=== Begin Enclosure ===

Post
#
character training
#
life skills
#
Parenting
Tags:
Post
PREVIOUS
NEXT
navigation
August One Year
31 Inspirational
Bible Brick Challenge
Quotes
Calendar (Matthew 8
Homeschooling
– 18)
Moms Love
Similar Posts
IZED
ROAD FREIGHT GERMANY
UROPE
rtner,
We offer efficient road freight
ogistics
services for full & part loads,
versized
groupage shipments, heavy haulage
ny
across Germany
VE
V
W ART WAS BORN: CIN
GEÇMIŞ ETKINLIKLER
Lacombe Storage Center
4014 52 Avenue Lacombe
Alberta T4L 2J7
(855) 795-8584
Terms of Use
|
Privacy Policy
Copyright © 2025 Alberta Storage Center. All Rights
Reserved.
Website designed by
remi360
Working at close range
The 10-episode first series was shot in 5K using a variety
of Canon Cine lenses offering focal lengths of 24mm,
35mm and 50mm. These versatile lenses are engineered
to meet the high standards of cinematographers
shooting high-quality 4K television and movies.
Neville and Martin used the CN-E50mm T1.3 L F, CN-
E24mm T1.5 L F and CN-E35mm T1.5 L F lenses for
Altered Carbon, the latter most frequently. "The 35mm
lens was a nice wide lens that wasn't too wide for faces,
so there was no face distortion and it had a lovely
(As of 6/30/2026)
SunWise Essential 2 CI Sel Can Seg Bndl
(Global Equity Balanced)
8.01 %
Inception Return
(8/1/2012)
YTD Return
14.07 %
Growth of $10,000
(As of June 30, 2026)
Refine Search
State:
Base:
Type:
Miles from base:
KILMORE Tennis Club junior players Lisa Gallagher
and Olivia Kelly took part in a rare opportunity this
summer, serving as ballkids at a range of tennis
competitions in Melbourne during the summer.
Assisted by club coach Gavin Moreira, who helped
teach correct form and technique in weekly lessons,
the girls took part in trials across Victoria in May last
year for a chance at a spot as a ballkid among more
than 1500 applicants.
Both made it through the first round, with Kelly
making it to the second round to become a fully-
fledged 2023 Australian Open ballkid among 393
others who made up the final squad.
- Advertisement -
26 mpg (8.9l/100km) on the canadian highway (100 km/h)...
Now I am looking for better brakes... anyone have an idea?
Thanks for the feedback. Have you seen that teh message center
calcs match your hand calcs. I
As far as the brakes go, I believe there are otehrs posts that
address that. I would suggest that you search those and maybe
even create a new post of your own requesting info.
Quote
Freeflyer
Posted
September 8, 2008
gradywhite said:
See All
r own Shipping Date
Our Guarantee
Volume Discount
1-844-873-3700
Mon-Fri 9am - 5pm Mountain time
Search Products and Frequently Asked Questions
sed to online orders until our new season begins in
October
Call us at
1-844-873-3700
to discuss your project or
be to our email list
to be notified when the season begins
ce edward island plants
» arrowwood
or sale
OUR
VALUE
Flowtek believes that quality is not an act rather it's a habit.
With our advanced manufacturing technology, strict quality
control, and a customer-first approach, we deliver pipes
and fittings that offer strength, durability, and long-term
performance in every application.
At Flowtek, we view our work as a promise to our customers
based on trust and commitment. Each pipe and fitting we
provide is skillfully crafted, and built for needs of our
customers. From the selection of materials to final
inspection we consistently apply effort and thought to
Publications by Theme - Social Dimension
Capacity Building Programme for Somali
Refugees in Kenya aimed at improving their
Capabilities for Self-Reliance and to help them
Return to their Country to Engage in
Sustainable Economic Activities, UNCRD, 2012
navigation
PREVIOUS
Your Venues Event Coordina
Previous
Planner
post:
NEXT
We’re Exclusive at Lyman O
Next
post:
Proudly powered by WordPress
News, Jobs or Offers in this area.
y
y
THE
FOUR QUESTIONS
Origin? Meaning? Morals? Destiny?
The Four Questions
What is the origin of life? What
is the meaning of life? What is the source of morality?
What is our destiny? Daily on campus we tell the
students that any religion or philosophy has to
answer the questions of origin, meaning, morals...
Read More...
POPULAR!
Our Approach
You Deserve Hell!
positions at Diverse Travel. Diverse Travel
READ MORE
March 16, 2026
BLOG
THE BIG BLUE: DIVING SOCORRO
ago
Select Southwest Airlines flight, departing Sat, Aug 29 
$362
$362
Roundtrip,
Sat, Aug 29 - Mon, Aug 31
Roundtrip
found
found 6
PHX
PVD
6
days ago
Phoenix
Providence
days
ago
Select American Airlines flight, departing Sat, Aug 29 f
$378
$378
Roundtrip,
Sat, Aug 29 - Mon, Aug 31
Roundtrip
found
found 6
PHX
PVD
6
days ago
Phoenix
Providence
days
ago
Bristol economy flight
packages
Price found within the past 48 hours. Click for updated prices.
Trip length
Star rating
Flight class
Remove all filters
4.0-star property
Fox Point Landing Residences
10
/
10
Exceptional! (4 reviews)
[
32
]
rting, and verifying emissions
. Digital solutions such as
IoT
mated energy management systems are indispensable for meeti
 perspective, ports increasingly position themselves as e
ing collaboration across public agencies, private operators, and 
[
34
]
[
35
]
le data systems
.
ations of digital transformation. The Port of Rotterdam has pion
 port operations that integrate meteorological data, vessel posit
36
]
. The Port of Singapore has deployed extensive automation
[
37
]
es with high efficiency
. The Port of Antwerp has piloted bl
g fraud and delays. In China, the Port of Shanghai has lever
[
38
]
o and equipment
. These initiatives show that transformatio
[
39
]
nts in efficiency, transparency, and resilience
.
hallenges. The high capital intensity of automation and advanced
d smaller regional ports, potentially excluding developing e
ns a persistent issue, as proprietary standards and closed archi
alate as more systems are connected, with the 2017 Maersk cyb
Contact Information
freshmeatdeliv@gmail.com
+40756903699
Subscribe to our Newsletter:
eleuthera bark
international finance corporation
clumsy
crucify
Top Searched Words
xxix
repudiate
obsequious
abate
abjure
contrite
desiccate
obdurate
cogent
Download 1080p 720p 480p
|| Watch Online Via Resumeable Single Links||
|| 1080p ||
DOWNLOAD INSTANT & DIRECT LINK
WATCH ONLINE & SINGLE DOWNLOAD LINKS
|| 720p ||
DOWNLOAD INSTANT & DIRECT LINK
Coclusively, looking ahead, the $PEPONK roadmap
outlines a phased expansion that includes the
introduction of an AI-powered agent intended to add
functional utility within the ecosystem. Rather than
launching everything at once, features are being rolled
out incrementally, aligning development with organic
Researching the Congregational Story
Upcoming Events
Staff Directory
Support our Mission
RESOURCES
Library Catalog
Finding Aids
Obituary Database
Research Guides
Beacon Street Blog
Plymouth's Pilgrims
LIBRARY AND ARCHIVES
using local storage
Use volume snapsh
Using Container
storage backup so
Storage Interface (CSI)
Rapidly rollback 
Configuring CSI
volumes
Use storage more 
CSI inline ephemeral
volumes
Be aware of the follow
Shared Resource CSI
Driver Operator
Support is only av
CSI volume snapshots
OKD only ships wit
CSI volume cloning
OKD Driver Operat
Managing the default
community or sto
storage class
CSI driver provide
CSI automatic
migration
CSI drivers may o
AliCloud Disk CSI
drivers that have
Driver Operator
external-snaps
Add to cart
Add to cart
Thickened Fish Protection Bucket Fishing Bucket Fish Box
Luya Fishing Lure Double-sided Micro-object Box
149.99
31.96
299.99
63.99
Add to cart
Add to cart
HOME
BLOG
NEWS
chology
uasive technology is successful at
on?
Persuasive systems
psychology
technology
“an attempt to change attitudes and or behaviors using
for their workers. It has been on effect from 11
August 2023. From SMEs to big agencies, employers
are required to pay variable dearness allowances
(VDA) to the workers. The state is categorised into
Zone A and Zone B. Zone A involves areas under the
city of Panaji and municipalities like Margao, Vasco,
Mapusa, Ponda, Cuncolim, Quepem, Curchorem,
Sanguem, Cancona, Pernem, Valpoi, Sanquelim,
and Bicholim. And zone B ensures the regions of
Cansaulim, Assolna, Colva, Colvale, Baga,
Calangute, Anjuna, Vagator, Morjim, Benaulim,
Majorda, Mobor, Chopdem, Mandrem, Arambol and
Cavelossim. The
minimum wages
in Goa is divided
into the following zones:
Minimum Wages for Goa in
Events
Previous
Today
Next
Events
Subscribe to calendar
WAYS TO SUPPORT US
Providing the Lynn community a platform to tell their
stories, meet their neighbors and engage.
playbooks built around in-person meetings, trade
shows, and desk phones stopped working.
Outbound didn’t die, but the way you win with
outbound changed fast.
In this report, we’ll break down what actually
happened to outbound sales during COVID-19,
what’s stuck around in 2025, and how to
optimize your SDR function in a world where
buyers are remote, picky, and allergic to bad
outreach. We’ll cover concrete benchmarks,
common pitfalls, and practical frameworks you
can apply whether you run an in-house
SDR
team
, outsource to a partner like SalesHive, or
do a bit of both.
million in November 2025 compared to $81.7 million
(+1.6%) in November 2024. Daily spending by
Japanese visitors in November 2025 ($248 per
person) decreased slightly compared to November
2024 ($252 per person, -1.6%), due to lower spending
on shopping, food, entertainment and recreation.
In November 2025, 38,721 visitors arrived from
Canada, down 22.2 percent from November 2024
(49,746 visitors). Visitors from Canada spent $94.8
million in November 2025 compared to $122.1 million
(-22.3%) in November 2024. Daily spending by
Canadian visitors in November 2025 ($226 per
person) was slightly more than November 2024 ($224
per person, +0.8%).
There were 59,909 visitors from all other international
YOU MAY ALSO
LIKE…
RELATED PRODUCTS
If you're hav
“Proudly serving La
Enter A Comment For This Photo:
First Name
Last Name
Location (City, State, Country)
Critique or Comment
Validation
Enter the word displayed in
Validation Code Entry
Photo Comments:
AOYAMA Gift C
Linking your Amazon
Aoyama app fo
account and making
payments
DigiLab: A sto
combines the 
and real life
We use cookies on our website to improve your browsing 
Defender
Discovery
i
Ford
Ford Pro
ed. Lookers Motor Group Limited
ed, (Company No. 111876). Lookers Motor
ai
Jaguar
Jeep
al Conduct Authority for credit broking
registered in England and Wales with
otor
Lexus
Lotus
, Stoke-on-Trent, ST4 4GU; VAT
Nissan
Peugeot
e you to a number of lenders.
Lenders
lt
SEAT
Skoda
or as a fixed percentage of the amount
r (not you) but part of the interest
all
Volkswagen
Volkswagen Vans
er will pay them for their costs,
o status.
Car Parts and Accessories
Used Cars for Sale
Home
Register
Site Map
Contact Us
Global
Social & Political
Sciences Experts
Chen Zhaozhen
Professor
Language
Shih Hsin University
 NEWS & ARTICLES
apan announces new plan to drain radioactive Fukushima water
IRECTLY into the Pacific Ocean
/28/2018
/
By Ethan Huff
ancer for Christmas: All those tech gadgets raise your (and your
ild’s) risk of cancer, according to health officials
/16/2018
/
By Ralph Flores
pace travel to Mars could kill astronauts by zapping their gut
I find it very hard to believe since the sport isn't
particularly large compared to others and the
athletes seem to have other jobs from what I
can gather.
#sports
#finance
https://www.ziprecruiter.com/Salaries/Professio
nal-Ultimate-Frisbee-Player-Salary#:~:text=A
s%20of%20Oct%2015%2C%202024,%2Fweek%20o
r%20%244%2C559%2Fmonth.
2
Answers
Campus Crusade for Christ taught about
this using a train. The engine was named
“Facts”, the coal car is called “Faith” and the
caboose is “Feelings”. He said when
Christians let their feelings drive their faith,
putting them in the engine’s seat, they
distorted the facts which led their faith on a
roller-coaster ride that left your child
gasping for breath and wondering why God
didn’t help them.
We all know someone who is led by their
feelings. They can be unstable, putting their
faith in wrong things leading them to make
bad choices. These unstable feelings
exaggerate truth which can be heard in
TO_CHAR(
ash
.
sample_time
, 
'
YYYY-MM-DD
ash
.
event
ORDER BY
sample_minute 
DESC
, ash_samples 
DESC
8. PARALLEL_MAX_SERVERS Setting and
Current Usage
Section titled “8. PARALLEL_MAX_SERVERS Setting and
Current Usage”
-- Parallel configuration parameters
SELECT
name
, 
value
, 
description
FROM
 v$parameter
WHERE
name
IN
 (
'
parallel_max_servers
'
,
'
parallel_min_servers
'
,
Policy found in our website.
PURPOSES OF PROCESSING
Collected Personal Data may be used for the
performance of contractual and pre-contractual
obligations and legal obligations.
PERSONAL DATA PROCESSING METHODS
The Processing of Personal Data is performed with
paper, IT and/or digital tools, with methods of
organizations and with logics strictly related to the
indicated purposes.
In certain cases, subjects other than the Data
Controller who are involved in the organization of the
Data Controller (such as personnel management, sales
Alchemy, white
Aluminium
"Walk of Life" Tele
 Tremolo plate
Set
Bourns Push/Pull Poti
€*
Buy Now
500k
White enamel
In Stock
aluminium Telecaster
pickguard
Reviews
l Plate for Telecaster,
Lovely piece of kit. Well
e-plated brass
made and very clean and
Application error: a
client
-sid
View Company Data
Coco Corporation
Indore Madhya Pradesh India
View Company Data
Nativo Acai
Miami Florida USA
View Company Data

=== End Enclosure ===

- _EXERCISE REQUIREMENTS_:
Please transcribe only the lines in the records above running from the line that has "(-22.3%) in November 2024. Daily spending by" through the line that has "I find it very", both included, exactly as they appear.

- _SOLUTION_:
(-22.3%) in November 2024. Daily spending by
Canadian visitors in November 2025 ($226 per
person) was slightly more than November 2024 ($224
per person, +0.8%).
There were 59,909 visitors from all other international
YOU MAY ALSO
LIKE…
RELATED PRODUCTS
If you're hav
“Proudly serving La
Enter A Comment For This Photo:
First Name
Last Name
Location (City, State, Country)
Critique or Comment
Validation
Enter the word displayed in
Validation Code Entry
Photo Comments:
AOYAMA Gift C
Linking your Amazon
Aoyama app fo
account and making
payments
DigiLab: A sto
combines the 
and real life
We use cookies on our website to improve your browsing 
Defender
Discovery
i
Ford
Ford Pro
ed. Lookers Motor Group Limited
ed, (Company No. 111876). Lookers Motor
ai
Jaguar
Jeep
al Conduct Authority for credit broking
registered in England and Wales with
otor
Lexus
Lotus
, Stoke-on-Trent, ST4 4GU; VAT
Nissan
Peugeot
e you to a number of lenders.
Lenders
lt
SEAT
Skoda
or as a fixed percentage of the amount
r (not you) but part of the interest
all
Volkswagen
Volkswagen Vans
er will pay them for their costs,
o status.
Car Parts and Accessories
Used Cars for Sale
Home
Register
Site Map
Contact Us
Global
Social & Political
Sciences Experts
Chen Zhaozhen
Professor
Language
Shih Hsin University
 NEWS & ARTICLES
apan announces new plan to drain radioactive Fukushima water
IRECTLY into the Pacific Ocean
/28/2018
/
By Ethan Huff
ancer for Christmas: All those tech gadgets raise your (and your
ild’s) risk of cancer, according to health officials
/16/2018
/
By Ralph Flores
pace travel to Mars could kill astronauts by zapping their gut
I find it very hard to believe since the sport isn't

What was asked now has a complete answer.